Aims and Fit of Module
▪ To develop higher level signal processing techniques and apply them to some problems.
▪ To develop FIR adaptive filters and demonstrate their applications.
Learning outcomes
Knowledge and Understanding
On successful completion of this module the student should have:
▪ appreciation of the concepts of time and frequency domain descriptions of signals.
▪ appreciation of 'fixed' filter choices for noise reduction for different types of noise and signals.
▪ appreciation of correlations, linear prediction and matched filtering.
▪ appreciation of optimum filters and Wiener filters in particular, and their applications.
▪ appreciation of FIR adaptive filters and their applications.

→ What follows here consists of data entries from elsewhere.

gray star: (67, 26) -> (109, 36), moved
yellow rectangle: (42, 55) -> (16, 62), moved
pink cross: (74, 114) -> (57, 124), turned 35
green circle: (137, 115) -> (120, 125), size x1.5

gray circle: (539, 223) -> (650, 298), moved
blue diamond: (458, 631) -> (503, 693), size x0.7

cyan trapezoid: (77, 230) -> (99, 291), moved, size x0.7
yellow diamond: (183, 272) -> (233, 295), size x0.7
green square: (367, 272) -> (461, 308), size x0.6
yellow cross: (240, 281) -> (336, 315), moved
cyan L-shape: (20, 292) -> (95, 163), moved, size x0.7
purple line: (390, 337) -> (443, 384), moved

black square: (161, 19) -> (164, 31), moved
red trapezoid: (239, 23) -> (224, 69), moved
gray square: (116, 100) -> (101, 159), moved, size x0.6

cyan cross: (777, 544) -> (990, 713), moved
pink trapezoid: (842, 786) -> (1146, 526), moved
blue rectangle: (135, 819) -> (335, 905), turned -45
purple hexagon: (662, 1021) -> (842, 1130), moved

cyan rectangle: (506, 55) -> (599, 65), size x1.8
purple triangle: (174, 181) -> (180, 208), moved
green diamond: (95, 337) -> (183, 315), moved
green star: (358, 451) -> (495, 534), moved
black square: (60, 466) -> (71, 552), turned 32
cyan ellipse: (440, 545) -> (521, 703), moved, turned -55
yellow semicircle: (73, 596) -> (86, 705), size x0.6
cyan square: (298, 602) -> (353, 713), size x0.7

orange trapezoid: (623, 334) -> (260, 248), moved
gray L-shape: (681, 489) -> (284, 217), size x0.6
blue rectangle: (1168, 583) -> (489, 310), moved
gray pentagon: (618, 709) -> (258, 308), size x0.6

▪ some knowledge of Kalman filters.
Intellectual Abilities
On successful completion of this module the student should be:
▪ knowledgeable about some signal processing techniques and their applications.
▪ knowledgeable about adaptive filters and their applications.
Practical Skills
On successful completion of this module the student should:
▪ have the ability to apply an appropriate signal processing technique to a given problem.
▪ be able to apply the appropriate adaptive filter.
Method of teaching and learning
This module will be delivered through a combination of formal lectures, tutorials and supervised laboratory sessions.
Coursework is not normally anonymously marked as staff wish to provide meaningful feedback.